The expected output is an exact copy of each line from the line with "Verser du soda pour plus de" through the end of the data below, with no pictures in it.

Saved data entries ▸
= Beginning of Section =

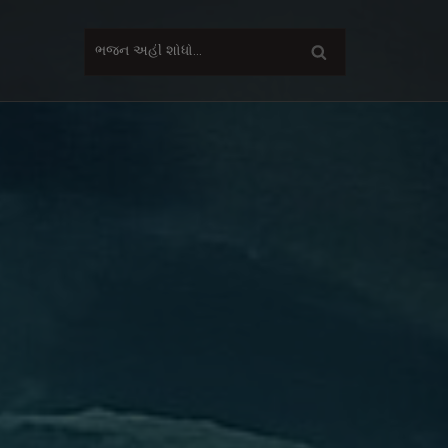
Search
for:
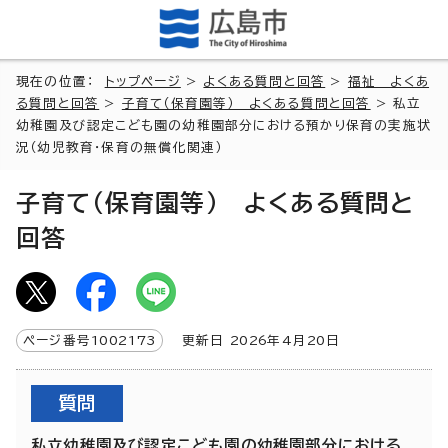
現在の位置：
トップページ
>
よくある質問と回答
>
福祉 よくあ
る質問と回答
>
子育て（保育園等） よくある質問と回答
> 私立
幼稚園及び認定こども園の幼稚園部分における預かり保育の実施状
況（幼児教育・保育の無償化関連）
子育て（保育園等） よくある質問と
回答
ページ番号
1002173
更新日
2026
年4月
20
日
質問
私立幼稚園及び認定こども園の幼稚園部分における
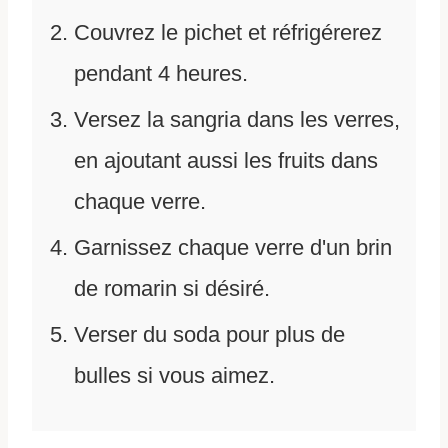
Couvrez le pichet et réfrigérerez
pendant 4 heures.
Versez la sangria dans les verres,
en ajoutant aussi les fruits dans
chaque verre.
Garnissez chaque verre d'un brin
de romarin si désiré.
Verser du soda pour plus de
bulles si vous aimez.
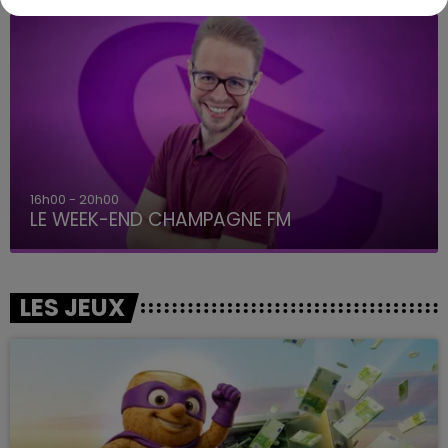
16h00 - 20h00
LE WEEK-END CHAMPAGNE FM
LES JEUX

= End of Section =

OUTPUT FOR THIS EXERCISE ▸
Verser du soda pour plus de
bulles si vous aimez.
16h00 - 20h00
LE WEEK-END CHAMPAGNE FM
LES JEUX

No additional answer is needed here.